Em 22 de agosto, celebra-se o Dia do Folclore. Luís da Câmara Cascudo, renomado folclorista brasileiro, define o folclore como a cultura popular solidificada pela tradição. Trata-se de uma tapeçaria de conhecimentos, crenças e práticas enraizadas no valor emocional que detêm para as comunidades. Contrariamente à percepção de muitos, o folclore não é um relicário do passado. Ele está em constante evolução. Contudo, novos componentes que se juntam a esta cultura frequentemente adotam uma aura de tradição para sua aceitação. Elementos obsoletos ou que perderam sua relevância são naturalmente descartados. Portanto, o folclore é uma entidade viva, sempre em metamorfose.
Cobras da Lagoa de Extremoz
No final do século XVI, estabeleceu-se o aldeamento de São Miguel do Guajiru. Em 1760, essa localidade foi elevada à categoria de primeira vila do estado. No entanto, em 1855, o centro administrativo do município foi transferido para a localidade de Boca da Mata. Essa última então recebeu o status de vila e foi renomeada para Ceará-Mirim. Como consequência dessa transição, Extremoz foi relegada ao esquecimento, tornando-se uma aldeia quase fantasma, cercada de histórias e lendas. Dizem:
“No tempo dos frades, a lagoa era povoada por duas cobras enormes. Uma, muito feroz e atrevida, devorava os banhistas e quem atravessasse a lagoa se devia pegar com S. Miguel para que a cobra não viesse agarrá-lo. Especialmente as crianças eram as vítimas preferidas pela fome inextinguível do ofídio. A outra cobra era mansa. Limitava-se a assobiar tristemente nas tardes em que seu companheiro nadava perseguindo os incautos.
Que cobras eram estas? Foram duas crianças pagãs que os indígenas jogaram dentro da lagoa, a conselho dos pajés, para que os padres não as batizassem. Viraram cobras e estavam cumprindo penitência.
Num domingo, depois da missa, um padre missionário veio até a margem da lagoa e falou em nome de Deus, todo poderoso. Intimou-as a comparecer na igreja, naquela tarde, às horas da benção do Santíssimo Sacramento. A cobra fêmea, tardinha, saiu da lagoa, arrastou-se, repelente e viscosa, ára a vila, espavorindo quem a avistava.

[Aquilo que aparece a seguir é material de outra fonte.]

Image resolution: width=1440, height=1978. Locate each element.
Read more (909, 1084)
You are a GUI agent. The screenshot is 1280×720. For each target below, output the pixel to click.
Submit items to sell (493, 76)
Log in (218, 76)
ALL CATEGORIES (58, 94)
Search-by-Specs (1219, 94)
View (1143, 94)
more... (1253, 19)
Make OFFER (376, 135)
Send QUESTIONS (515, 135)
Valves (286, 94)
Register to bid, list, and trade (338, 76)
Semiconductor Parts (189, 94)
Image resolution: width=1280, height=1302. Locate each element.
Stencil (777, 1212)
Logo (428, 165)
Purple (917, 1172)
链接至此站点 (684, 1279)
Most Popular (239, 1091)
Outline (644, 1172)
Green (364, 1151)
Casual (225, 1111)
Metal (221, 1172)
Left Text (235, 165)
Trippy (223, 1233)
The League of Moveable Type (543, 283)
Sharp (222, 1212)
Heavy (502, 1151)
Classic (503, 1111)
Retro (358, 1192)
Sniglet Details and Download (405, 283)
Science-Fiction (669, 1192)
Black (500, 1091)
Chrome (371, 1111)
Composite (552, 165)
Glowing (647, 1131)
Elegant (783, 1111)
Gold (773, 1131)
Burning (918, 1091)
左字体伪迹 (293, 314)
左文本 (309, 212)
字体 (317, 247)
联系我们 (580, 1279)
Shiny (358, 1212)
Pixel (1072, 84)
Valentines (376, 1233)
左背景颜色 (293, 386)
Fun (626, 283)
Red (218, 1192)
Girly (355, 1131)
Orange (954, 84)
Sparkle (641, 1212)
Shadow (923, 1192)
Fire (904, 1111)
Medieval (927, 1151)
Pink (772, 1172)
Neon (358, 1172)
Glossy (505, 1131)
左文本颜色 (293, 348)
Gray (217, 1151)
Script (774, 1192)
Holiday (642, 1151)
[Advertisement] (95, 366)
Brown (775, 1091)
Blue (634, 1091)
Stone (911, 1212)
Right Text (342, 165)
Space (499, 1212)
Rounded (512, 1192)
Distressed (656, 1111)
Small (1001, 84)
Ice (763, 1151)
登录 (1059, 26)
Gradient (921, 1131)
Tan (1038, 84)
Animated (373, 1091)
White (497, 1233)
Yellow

Atravessou a praça e enrolou todo o edifício da igreja com seu imenso corpo reluzente, juntando a cabeça e a cauda na soleira da porta principal. Do altar-mor, paramentado, o Vigário admoestou-a à santa obediência e, erguendo a mão, abençoou-a. A cobra desenroscou-se, voltou, coleante e terrível, para as águas da lagoa. Nunca mais saiu nem fez mal. Vez por outra vêm seu dorso negro, sobrenadando.
O companheiro, desobediente, não veio à igreja. O padre amaldiçoou-o da porta do templo, em voz alta e em latim. A cobra excomungada nadou para o outro lado da lagoa, esgueirou-se pelo mato, ansiada e bufando como uma locomotiva, derrubando arbustos com o açoite furioso da cauda poderosa. No sítio estirou-se e morreu. Nesse local nunca mais cresceu capim e a estreita faixa de areia no meio da vegetação reproduz fielmente o contorno da serpente fantástica”. (CASCUDO, Geografia dos Mitos Brasileiros).